§ **Task details**
Each record must be written out again exactly. Skip any picture it contains.

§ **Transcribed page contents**

+++

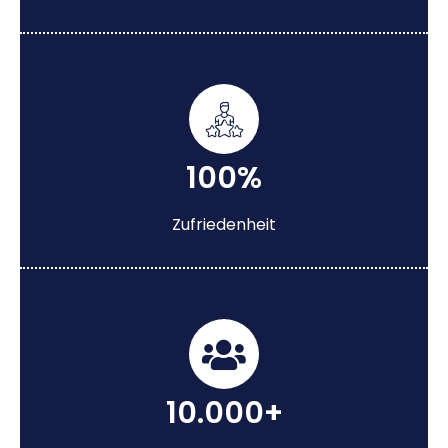
100%
Zufriedenheit
10.000+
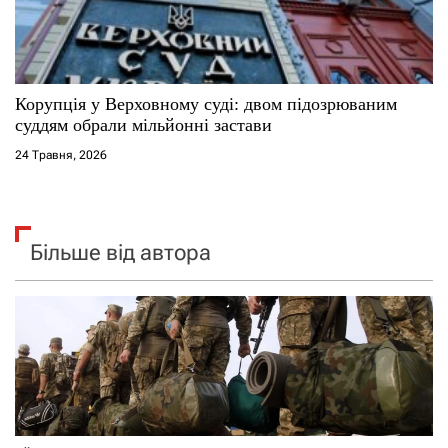
Корупція у Верховному суді: двом підозрюваним
суддям обрали мільйонні застави
24 Травня, 2026
Більше від автора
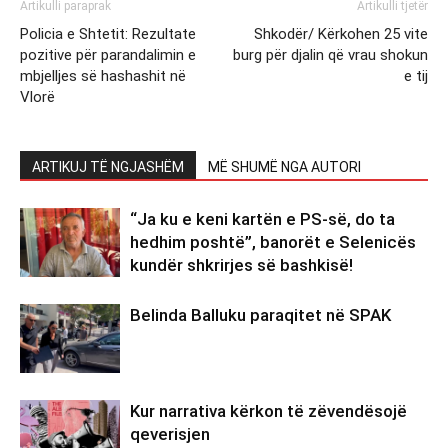
Artikulli paraprak
Artikulli tjetër
Policia e Shtetit: Rezultate
Shkodër/ Kërkohen 25 vite
pozitive për parandalimin e
burg për djalin që vrau shokun
mbjelljes së hashashit në
e tij
Vlorë
ARTIKUJ TË NGJASHËM
MË SHUMË NGA AUTORI
“Ja ku e keni kartën e PS-së, do ta
hedhim poshtë”, banorët e Selenicës
kundër shkrirjes së bashkisë!
Belinda Balluku paraqitet në SPAK
Kur narrativa kërkon të zëvendësojë
qeverisjen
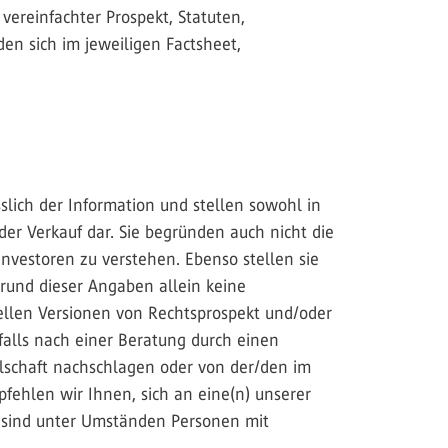
vereinfachter Prospekt, Statuten,
en sich im jeweiligen Factsheet,
slich der Information und stellen sowohl in
er Verkauf dar. Sie begründen auch nicht die
nvestoren zu verstehen. Ebenso stellen sie
grund dieser Angaben allein keine
uellen Versionen von Rechtsprospekt und/oder
falls nach einer Beratung durch einen
lschaft nachschlagen oder von der/den im
fehlen wir Ihnen, sich an eine(n) unserer
 sind unter Umständen Personen mit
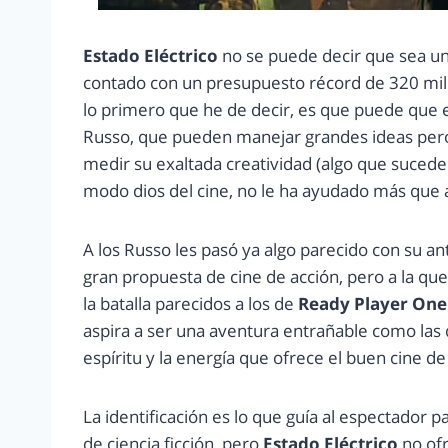
Estado Eléctrico
no se puede decir que sea un
contado con un presupuesto récord de 320 millo
lo primero que he de decir, es que puede que 
Russo, que pueden manejar grandes ideas pero
medir su exaltada creatividad (algo que suced
modo dios del cine, no le ha ayudado más que a
A los Russo les pasó ya algo parecido con su a
gran propuesta de cine de acción, pero a la que 
la batalla parecidos a los de
Ready Player One
aspira a ser una aventura entrañable como las q
espíritu y la energía que ofrece el buen cine d
La identificación es lo que guía al espectador p
de ciencia ficción, pero
Estado Eléctrico
no ofr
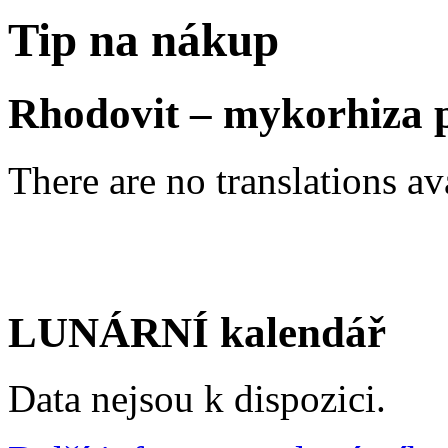
Tip na nákup
Rhodovit – mykorhiza p
There are no translations av
LUNÁRNÍ kalendář
Data nejsou k dispozici.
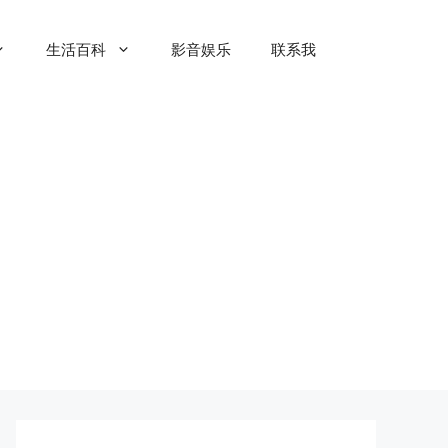
生活百科
影音娱乐
联系我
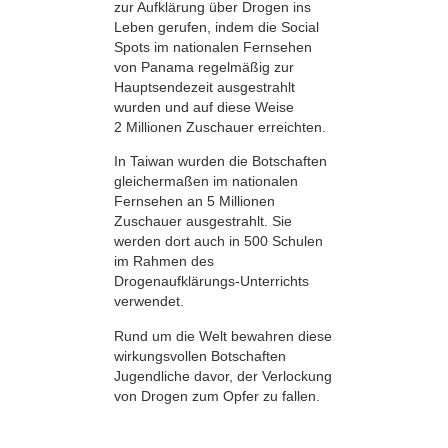
zur Aufklärung über Drogen ins
Leben gerufen, indem die Social
Spots im nationalen Fernsehen
von Panama regelmäßig zur
Hauptsendezeit ausgestrahlt
wurden und auf diese Weise
2 Millionen Zuschauer erreichten.
In Taiwan wurden die Botschaften
gleichermaßen im nationalen
Fernsehen an 5 Millionen
Zuschauer ausgestrahlt. Sie
werden dort auch in 500 Schulen
im Rahmen des
Drogenaufklärungs-Unterrichts
verwendet.
Rund um die Welt bewahren diese
wirkungsvollen Botschaften
Jugendliche davor, der Verlockung
von Drogen zum Opfer zu fallen.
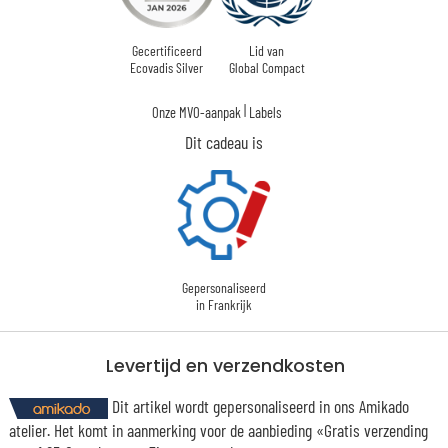
Gecertificeerd
Lid van
Ecovadis Silver
Global Compact
|
Onze MVO-aanpak
Labels
Dit cadeau is
Gepersonaliseerd
in Frankrijk
Levertijd en verzendkosten
Dit artikel wordt gepersonaliseerd in ons Amikado
atelier. Het komt in aanmerking voor de aanbieding «Gratis verzending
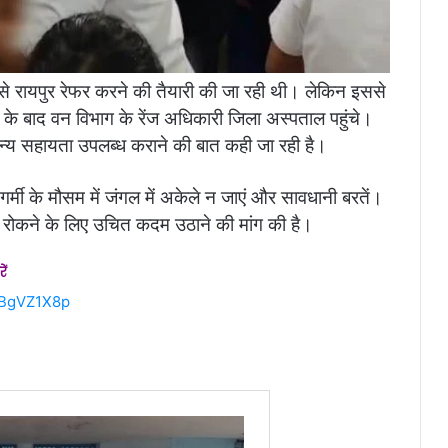
 उसे रायपुर रेफर करने की तैयारी की जा रही थी। लेकिन इससे
े बाद वन विभाग के रेंज अधिकारी जिला अस्पताल पहुंचे।
्य सहायता उपलब्ध कराने की बात कही जा रही है।
र्मी के मौसम में जंगल में अकेले न जाएं और सावधानी बरतें।
को रोकने के लिए उचित कदम उठाने की मांग की है।
ें
mBgVZ1X8p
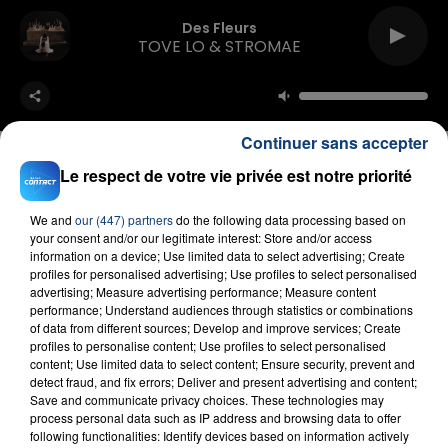
Des Fleurs
TOVE LO & STROMAE
Continuer sans accepter
Le respect de votre vie privée est notre priorité
We and
our (447) partners
do the following data processing based on
FIL D'ACTU
your consent and/or our legitimate interest: Store and/or access
information on a device; Use limited data to select advertising; Create
profiles for personalised advertising; Use profiles to select personalised
advertising; Measure advertising performance; Measure content
performance; Understand audiences through statistics or combinations
of data from different sources; Develop and improve services; Create
profiles to personalise content; Use profiles to select personalised
content; Use limited data to select content; Ensure security, prevent and
detect fraud, and fix errors; Deliver and present advertising and content;
Save and communicate privacy choices. These technologies may
process personal data such as IP address and browsing data to offer
23 juillet 2026
following functionalities: Identify devices based on information actively
INCENDIE MORTEL À LENS : UNE FEMME ET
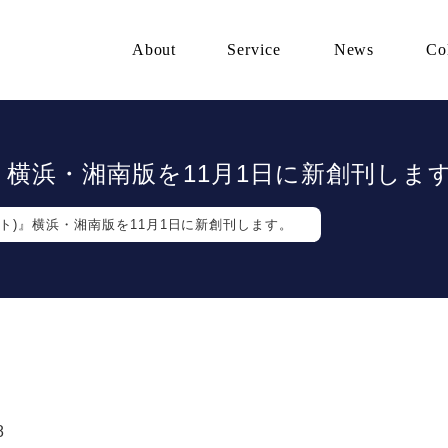
About
Service
News
Co
)』横浜・湘南版を11月1日に新創刊しま
エント)』横浜・湘南版を11月1日に新創刊します。
8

+++

§ **Your response**
100%
Zufriedenheit
10.000+
Корупція у Верховному суді: двом підозрюваним
суддям обрали мільйонні застави
24 Травня, 2026
Більше від автора
Artikulli paraprak
Artikulli tjetër
Policia e Shtetit: Rezultate
Shkodër/ Kërkohen 25 vite
pozitive për parandalimin e
burg për djalin që vrau shokun
mbjelljes së hashashit në
e tij
Vlorë
ARTIKUJ TË NGJASHËM
MË SHUMË NGA AUTORI
“Ja ku e keni kartën e PS-së, do ta
hedhim poshtë”, banorët e Selenicës
kundër shkrirjes së bashkisë!
Belinda Balluku paraqitet në SPAK
Kur narrativa kërkon të zëvendësojë
qeverisjen
vereinfachter Prospekt, Statuten,
en sich im jeweiligen Factsheet,
slich der Information und stellen sowohl in
er Verkauf dar. Sie begründen auch nicht die
nvestoren zu verstehen. Ebenso stellen sie
grund dieser Angaben allein keine
uellen Versionen von Rechtsprospekt und/oder
falls nach einer Beratung durch einen
lschaft nachschlagen oder von der/den im
fehlen wir Ihnen, sich an eine(n) unserer
 sind unter Umständen Personen mit
Estado Eléctrico
no se puede decir que sea un
contado con un presupuesto récord de 320 millo
lo primero que he de decir, es que puede que 
Russo, que pueden manejar grandes ideas pero
medir su exaltada creatividad (algo que suced
modo dios del cine, no le ha ayudado más que a
A los Russo les pasó ya algo parecido con su a
gran propuesta de cine de acción, pero a la que 
la batalla parecidos a los de
Ready Player One
aspira a ser una aventura entrañable como las q
espíritu y la energía que ofrece el buen cine d
La identificación es lo que guía al espectador p
de ciencia ficción, pero
Estado Eléctrico
no ofr
Tip na nákup
Rhodovit – mykorhiza p
There are no translations av
LUNÁRNÍ kalendář
Data nejsou k dispozici.
生活百科
影音娱乐
联系我
zur Aufklärung über Drogen ins
Leben gerufen, indem die Social
Spots im nationalen Fernsehen
von Panama regelmäßig zur
Hauptsendezeit ausgestrahlt
wurden und auf diese Weise
2 Millionen Zuschauer erreichten.
In Taiwan wurden die Botschaften
gleichermaßen im nationalen
Fernsehen an 5 Millionen
Zuschauer ausgestrahlt. Sie
werden dort auch in 500 Schulen
im Rahmen des
Drogenaufklärungs-Unterrichts
verwendet.
Rund um die Welt bewahren diese
wirkungsvollen Botschaften
Jugendliche davor, der Verlockung
von Drogen zum Opfer zu fallen.
Gecertificeerd
Lid van
Ecovadis Silver
Global Compact
|
Onze MVO-aanpak
Labels
Dit cadeau is
Gepersonaliseerd
in Frankrijk
Levertijd en verzendkosten
Dit artikel wordt gepersonaliseerd in ons Amikado
atelier. Het komt in aanmerking voor de aanbieding «Gratis verzending
 उसे रायपुर रेफर करने की तैयारी की जा रही थी। लेकिन इससे
े बाद वन विभाग के रेंज अधिकारी जिला अस्पताल पहुंचे।
्य सहायता उपलब्ध कराने की बात कही जा रही है।
र्मी के मौसम में जंगल में अकेले न जाएं और सावधानी बरतें।
को रोकने के लिए उचित कदम उठाने की मांग की है।
ें
mBgVZ1X8p
Des Fleurs
TOVE LO & STROMAE
Continuer sans accepter
Le respect de votre vie privée est notre priorité
We and
our (447) partners
do the following data processing based on
FIL D'ACTU
your consent and/or our legitimate interest: Store and/or access
information on a device; Use limited data to select advertising; Create
profiles for personalised advertising; Use profiles to select personalised
advertising; Measure advertising performance; Measure content
performance; Understand audiences through statistics or combinations
of data from different sources; Develop and improve services; Create
profiles to personalise content; Use profiles to select personalised
content; Use limited data to select content; Ensure security, prevent and
detect fraud, and fix errors; Deliver and present advertising and content;
Save and communicate privacy choices. These technologies may
process personal data such as IP address and browsing data to offer
23 juillet 2026
following functionalities: Identify devices based on information actively
INCENDIE MORTEL À LENS : UNE FEMME ET
About
Service
News
Co
)』横浜・湘南版を11月1日に新創刊しま
エント)』横浜・湘南版を11月1日に新創刊します。
8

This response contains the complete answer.